Bremen Next
- Bremen; Germany;
- Frequencies: FM: 96.7 MHz (Bremen), 92.1 MHz (Bremerhaven); DAB+: 6D;

Programming
- Language: German
- Format: Rhythmic CHR

Ownership
- Operator: Radio Bremen (RB)
- Sister stations: Bremen Eins, Bremen Zwei, Bremen Vier

History
- First air date: 17 August 2016; 9 years ago
- Former frequencies: 95.6 MHz

Links
- Webcast: Listen Live
- Website: bremennext.de

= Bremen Next =

German radio station of Radio Bremen

Bremen Next is a German, public, youth-oriented radio station owned and operated by Radio Bremen (RB). Aimed at an audience aged 15 to 25, it broadcasts a rhythmic CHR format with mostly hip hop and electronic music and makes heavy use of social media.

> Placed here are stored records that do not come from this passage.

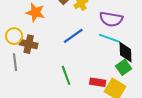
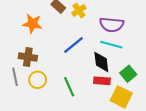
yellow circle: (14, 36) -> (38, 80), moved
black diamond: (125, 52) -> (101, 62), moved
red rectangle: (98, 82) -> (102, 81), moved

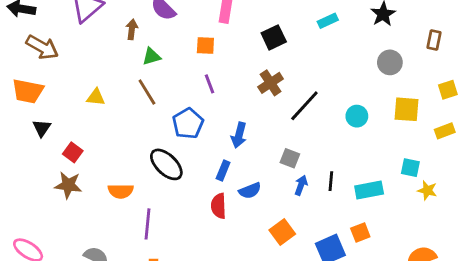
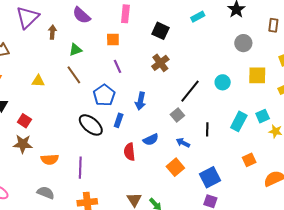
brown arrow: (132, 29) -> (52, 32), moved
black square: (274, 37) -> (161, 31), turned -36
black line: (304, 106) -> (190, 91), moved
gray square: (290, 158) -> (177, 115), turned 32
cyan square: (410, 168) -> (263, 116), turned -32
blue rectangle: (223, 171) -> (119, 120), moved
blue arrow: (301, 185) -> (183, 143), moved, turned -80
cyan rectangle: (369, 190) -> (239, 121), moved, turned -48
orange semicircle: (121, 191) -> (50, 159), moved
orange square: (360, 233) -> (249, 160), moved

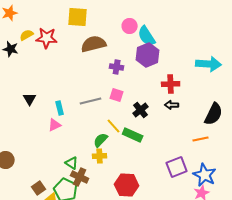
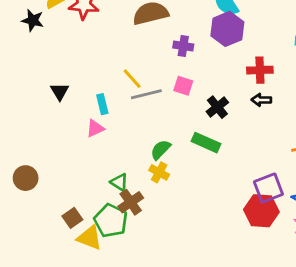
yellow line: (114, 126) -> (132, 79), moved
yellow cross: (100, 156) -> (159, 172), turned 32
brown cross: (80, 177) -> (131, 202), turned 30
red hexagon: (127, 185) -> (261, 211), moved

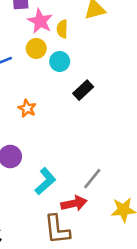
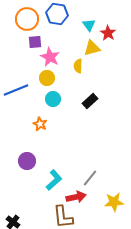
yellow semicircle: (62, 29) -> (78, 66), moved
cyan circle: (60, 61) -> (53, 99), moved
black rectangle: (83, 90) -> (90, 101), moved

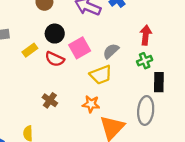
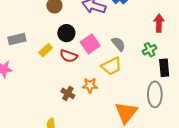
red arrow: (146, 35) -> (159, 23), moved
gray semicircle: (111, 51) -> (118, 44), turned 98
orange star: (91, 104) -> (90, 85), moved

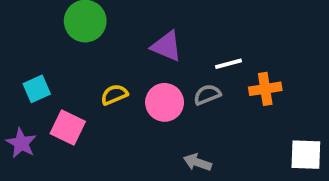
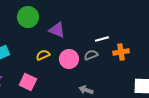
purple triangle: (166, 46) -> (57, 30), moved
pink square: (68, 128) -> (28, 82), moved

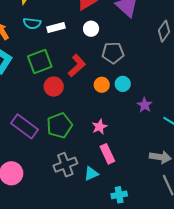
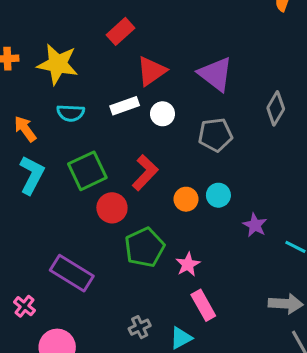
white rectangle: (56, 28) -> (125, 106), moved
gray pentagon: (113, 53) -> (215, 135), moved
green pentagon: (60, 126) -> (145, 247), moved
gray cross: (65, 165) -> (140, 327), size x0.6

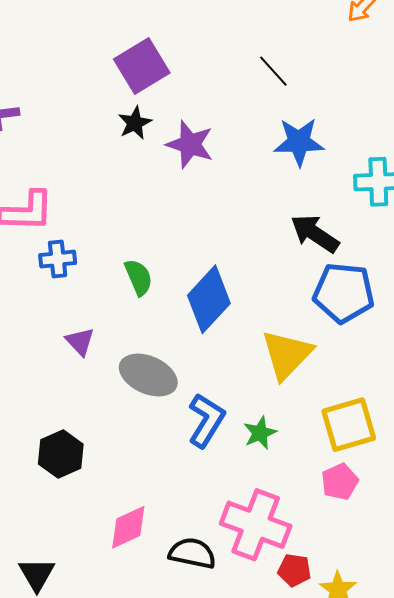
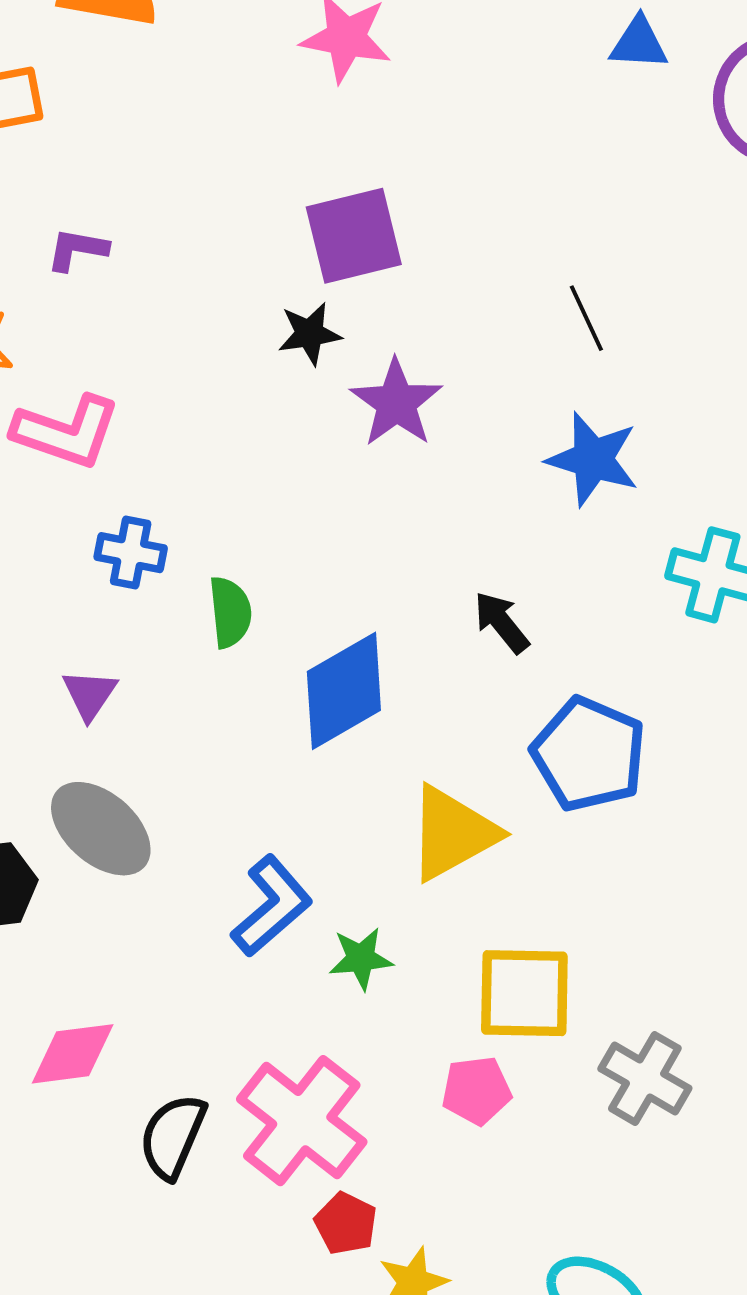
black arrow: (315, 234) -> (501, 622), moved, size x0.7
blue cross: (58, 259) -> (131, 553), moved
gray ellipse: (148, 375) -> (101, 829), moved
black semicircle: (192, 553) -> (173, 1136), turned -96

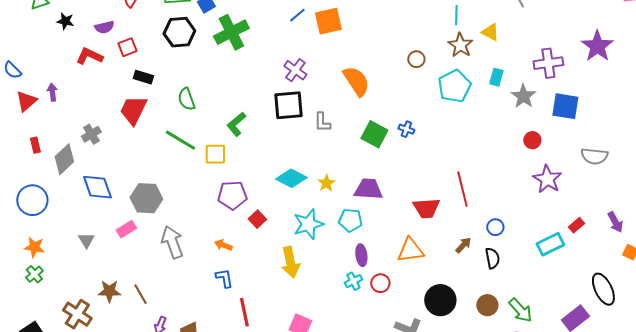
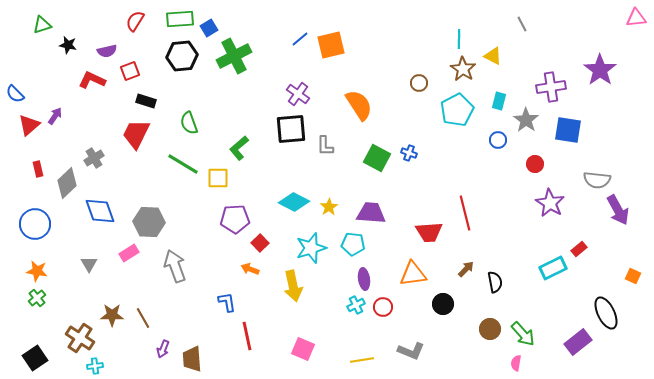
purple arrow: (52, 92) -> (55, 116), turned 42
purple arrow: (615, 222) -> (618, 210), moved, size x1.4
blue circle: (495, 227) -> (498, 140), moved
orange arrow: (223, 245) -> (250, 269), moved
black circle: (440, 300) -> (443, 304), moved, size x0.7

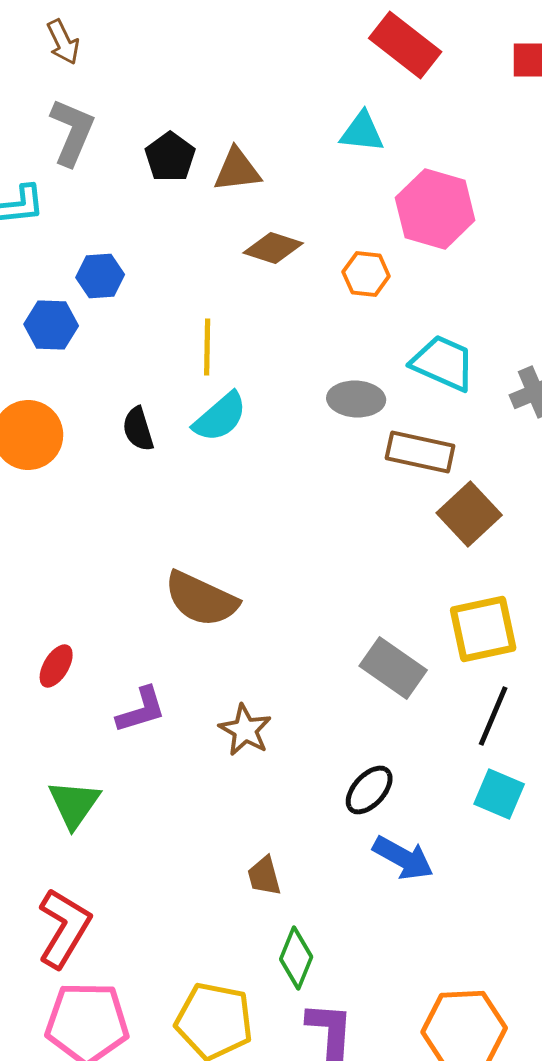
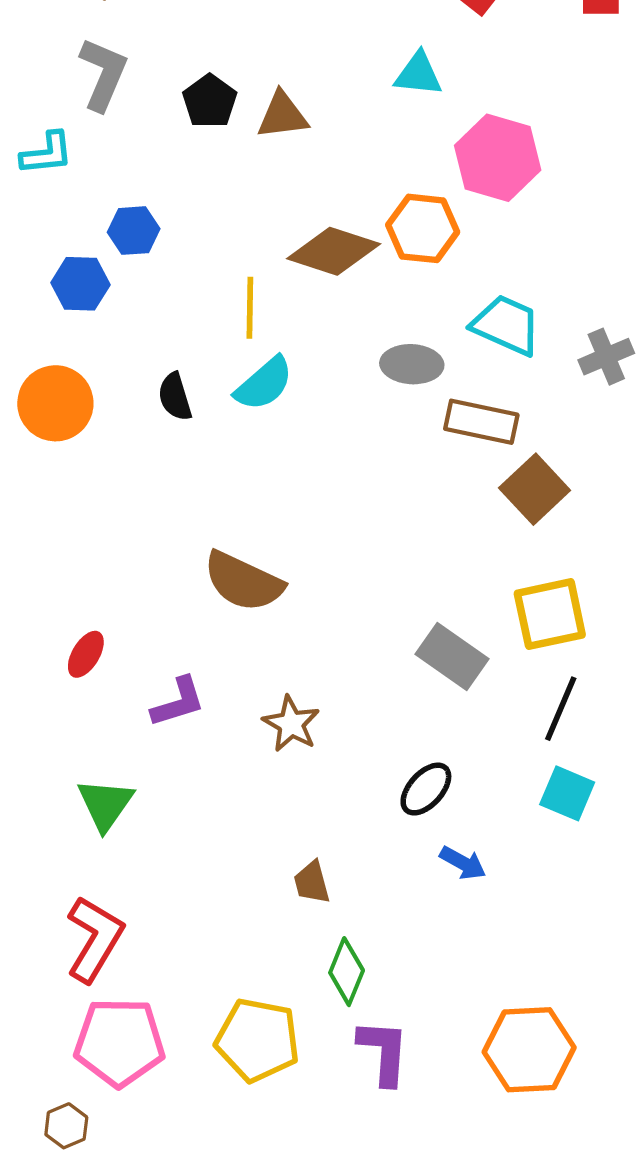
brown diamond: (273, 248) -> (334, 251), moved, size x1.4
orange hexagon: (366, 274) -> (423, 228), size x1.4
blue arrow: (403, 858) -> (463, 863), size x0.7

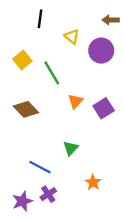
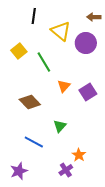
yellow triangle: (72, 36) -> (61, 31), size x1.5
brown diamond: (26, 109) -> (30, 102), moved
purple cross: (48, 194) -> (66, 170), moved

As of 2023, Bremen Next has nearly 150,000 daily listeners.

== Reception ==
The station can be heard via FM broadcasting in Bremen on 96.7 MHz at 100 kW; in Bremerhaven on 92.1 MHz at 25 kW, and in both cities via DAB+ (6D). A live stream is available on Bremennext.de. Bremen Next switched its first FM frequency (95.6 MHz) with COSMO on 3 February 2017.